The Lakers evidently do not consider all this worth fixing, or think it’s all solved, a mindset evidenced by them not commenting on any of the events of the last several weeks publicly, and most of all by leaving Pelinka in charge in the wake of Johnson’s resignation. Throughout Holmes’ piece, there are comments from Lakers spokespeople, which in journalism parlance means that these concerns were brought to the team for comment, so they’ve been aware of all of these accusations and stories — probably since before Johnson even resigned, given the pervasive rumors then that this piece was coming — and Jeanie Buss and the rest of the front office have chosen to stay the course instead of making any changes in the aftermath of them.

That’s not great, even if we sort of knew about it already. It’s also not clear how the team can get better from here, beyond extensive changes to the organization’s staffing. Sure, the caveat with all of this is that the team still has max cap space, promising young players, the No. 4 pick, LeBron James and Southern California to sell to free agents and use as fuel for a rebuild, but on the other hand, what part of the last few weeks, and this report, makes it seem like this is the type of place a player would want to trust the next four years or so to their career to? Yes, the Lakers got LeBron James last summer, but the rumors of this level of dysfunction weren’t this prevalent then, and with star free agents this year having so many other options, it’s hard to believe any of them would want to come and voluntarily sign on for more of this.

The main other thing that is clear right now is that Jeanie Buss, at this point, has to bear some accountability for all of this. Her reaction, so far, has been to continue to trust all the same people that were around for the debacle detailed in Holmes’ piece. That can’t be the only fallout from this if the Lakers actually want to fix things.

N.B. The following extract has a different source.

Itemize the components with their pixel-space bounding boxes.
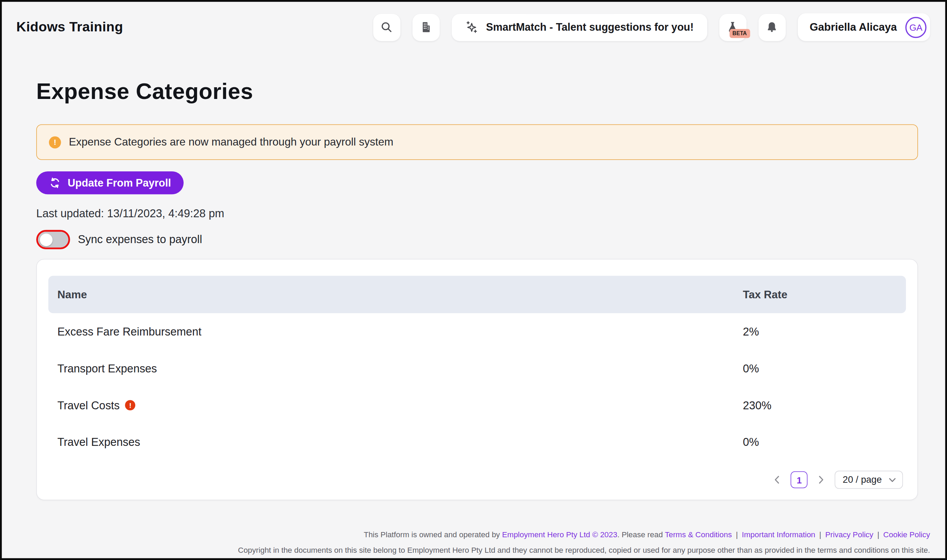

Until we hear that changes are being made, though, it’s hard not to feel like things will just stay the same. The team will call this “fake news,” or ignore it entirely, and continue to putter along and keep it in the Lakers family. The problem with that is the same problem that’s the case across industries and throughout history when heirs are put in charge. Generally the person at the start of the line fought their way up, earning everything they got on the sheer force of their talent, decision-making and will. Their heirs, no matter how much the forebear of the family attempted to prepare them, are not always as naturally well-suited to run the same company or country simply on the strength of their blood.

Maybe Buss proves history wrong in this respect, but right now, it’s just hard to have a lot of faith that anything is changing. Even if we already knew about a lot of the broad strokes of the dysfunction that are becoming specifically clear today, that stagnation is more worth worrying about than any of the individual details that have come to light.